PENGASSAN: NNPC Faces Crude Supply Challenges to Dangote Refinery Due to Buhari’s Loan Collateral Deal

The Nigerian National Petroleum Company is struggling to provide crude to Dangote Refinery after ex-President Buhari used oil reserves as collateral for foreign loans

The NNPC crude supply challenges are currently impacting the Dangote Refinery, a key oil processing plant in Nigeria. According to Festus Osifo, the President of the Petroleum and Natural Gas Senior Staff Association of Nigeria (PENGASSAN), the Nigerian National Petroleum Company (NNPC) is struggling to meet its crude supply obligations due to commitments made by the previous government.

In an interview monitored on Channels TV, Osifo disclosed that ex-President Muhammadu Buhari’s administration had used significant crude oil reserves as collateral for loans taken from foreign entities, which has now resulted in NNPC crude supply challenges. This loan arrangement has left the NNPC with insufficient crude to supply to the Dangote Refinery, a major player in Nigeria’s oil industry.

PENGASSAN revealed that although the Dangote Refinery had planned for crude supply agreements, the situation became complicated when the NNPC found itself constrained by the Buhari-era loan arrangements. The association highlighted that NNPC crude supply challenges stem from the use of oil assets to back foreign loans, which has caused a ripple effect in the country’s energy sector.

Additionally, Osifo pointed out that there is a pricing disparity between the NNPC and independent oil marketers. This disparity has further complicated the supply of refined products, with NNPC crude supply challenges impacting the cost at which fuel is sold. While the NNPC may procure fuel at higher prices, it often sells to marketers at a loss to stabilize domestic prices, resulting in pricing imbalances.

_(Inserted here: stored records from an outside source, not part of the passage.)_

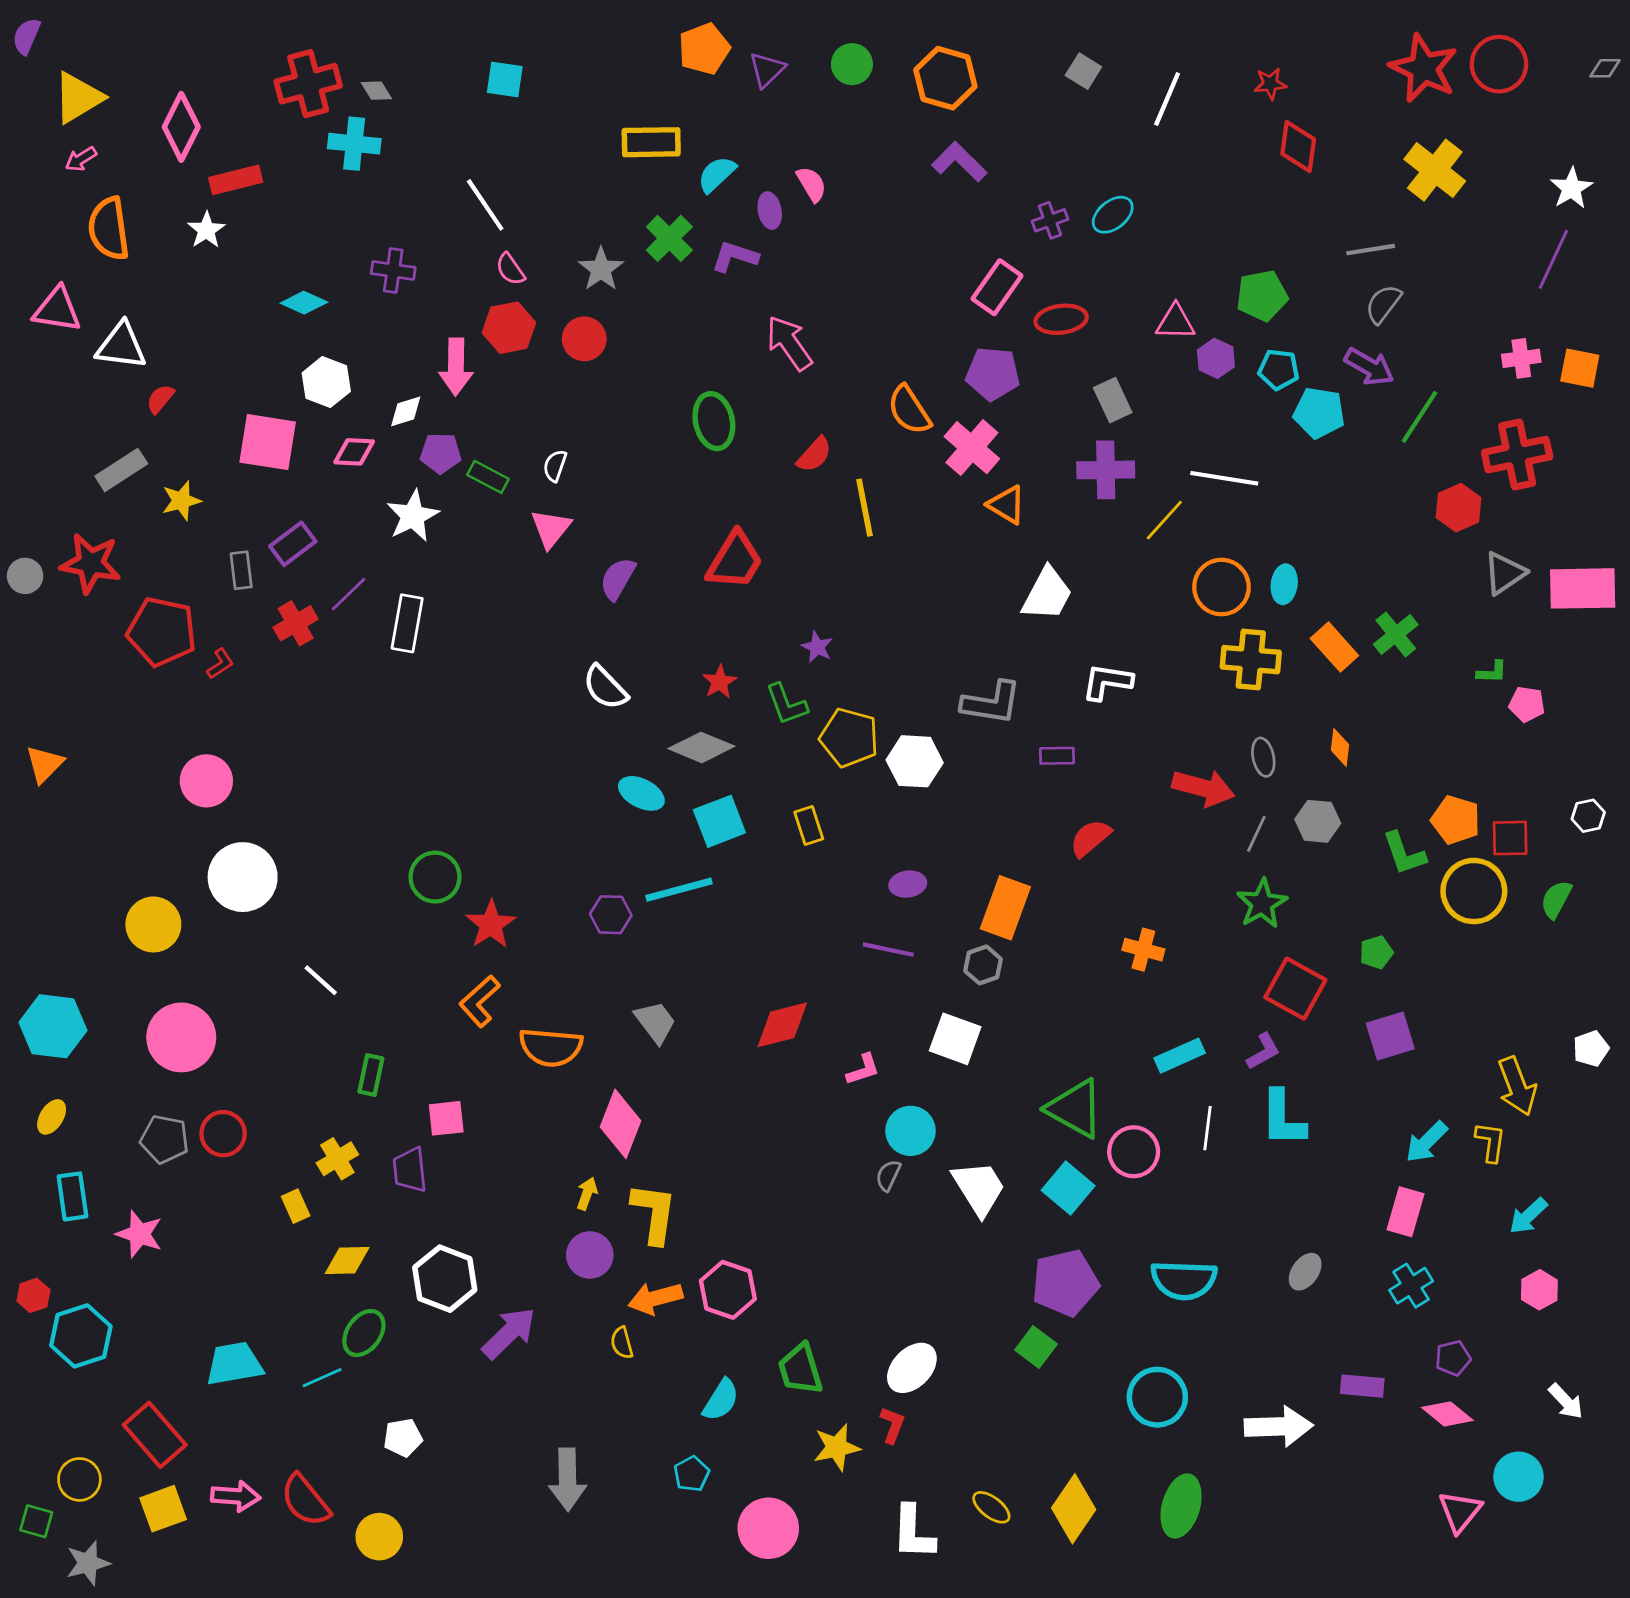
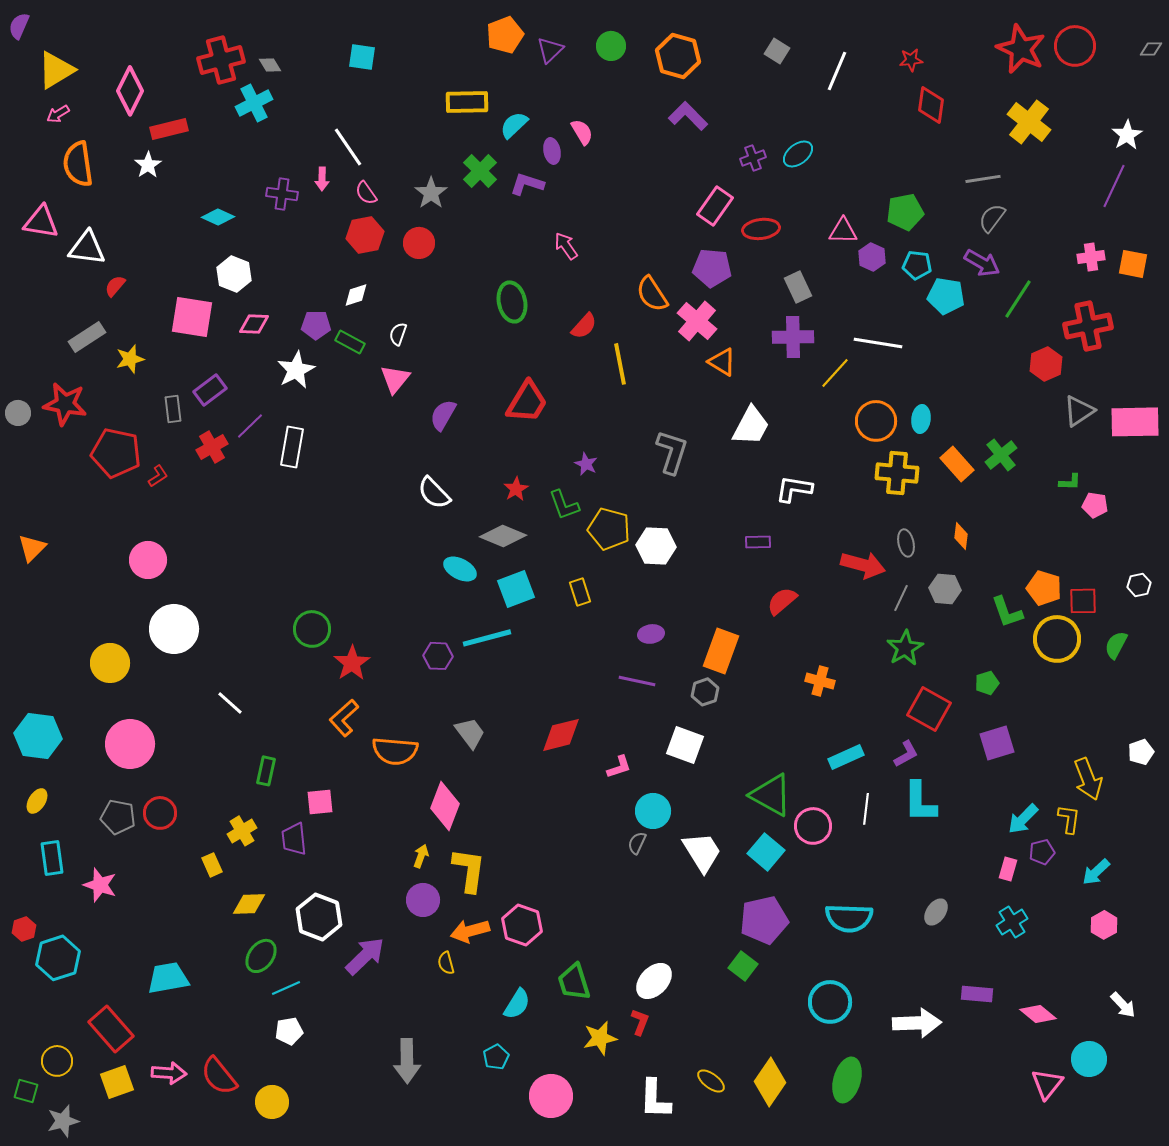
cyan cross: (354, 144) -> (254, 103), turned -33
pink arrow: (789, 343) -> (566, 246), size x0.7
pink arrow: (456, 367) -> (322, 179), moved, size x0.6
white diamond: (406, 411) -> (356, 295), moved
gray L-shape: (991, 703) -> (672, 452), moved, turned -81
pink rectangle: (1406, 1212) -> (1008, 869), size x0.7
purple pentagon: (1453, 1358) -> (1042, 852), moved
cyan line: (322, 1378) -> (286, 988), moved

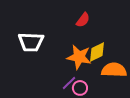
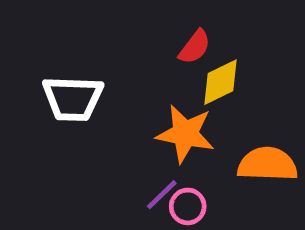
yellow diamond: (97, 52) -> (221, 82), moved

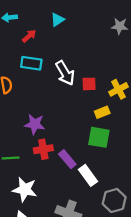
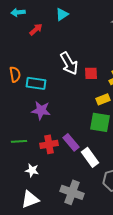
cyan rectangle: (31, 63) -> (36, 83), moved
red cross: (43, 149) -> (49, 144), moved
white star: (25, 190) -> (32, 170), size x0.6

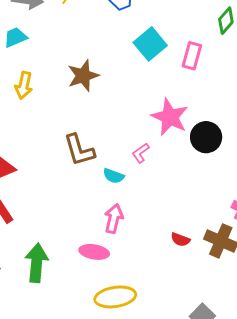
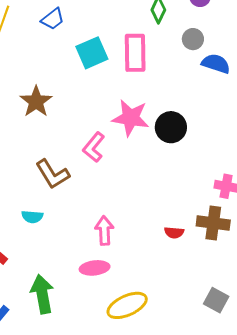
cyan square: (150, 44) -> (92, 53), turned 32
pink rectangle: (192, 56) -> (135, 53), size x1.4
pink L-shape: (141, 153) -> (94, 147), moved, size x1.4
cyan semicircle: (114, 176) -> (32, 217), moved

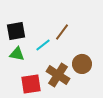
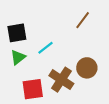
brown line: (62, 32) -> (83, 20), moved
green triangle: (17, 54) -> (18, 57), turned -49

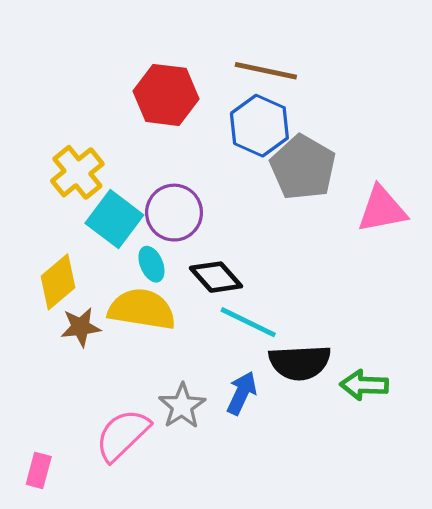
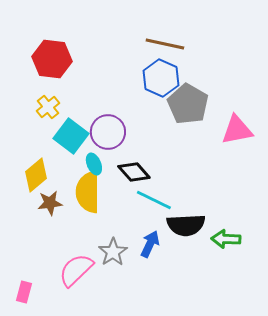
red hexagon: (166, 95) -> (52, 59), moved
yellow cross: (77, 172) -> (48, 107), size x0.7
yellow semicircle: (142, 309) -> (88, 192), turned -99

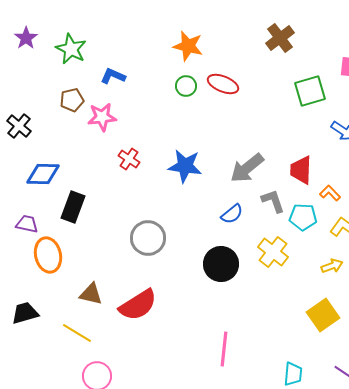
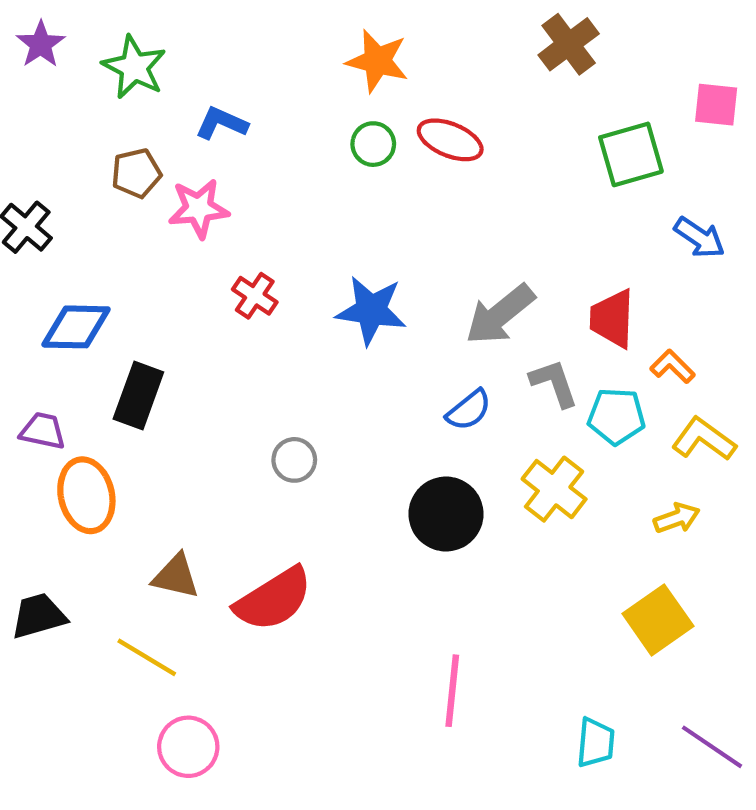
gray circle: (148, 238) -> (294, 460), size x0.6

The Dangote Refinery, designed to reduce Nigeria’s dependency on imported refined petroleum products, has been forced to navigate the NNPC crude supply challenges since its launch. Discussions on crude procurement should have started earlier, according to Osifo, but the complexities of Nigeria’s oil industry, including demands for premiums by international oil companies (IOCs), have delayed progress.

With NNPC crude supply challenges persisting, independent marketers prefer purchasing from the NNPC due to more favorable pricing, although major marketers may still source directly from Dangote Refinery. The overall impact has been significant, as Nigeria continues to grapple with finding a balance between oil supply commitments and domestic fuel needs.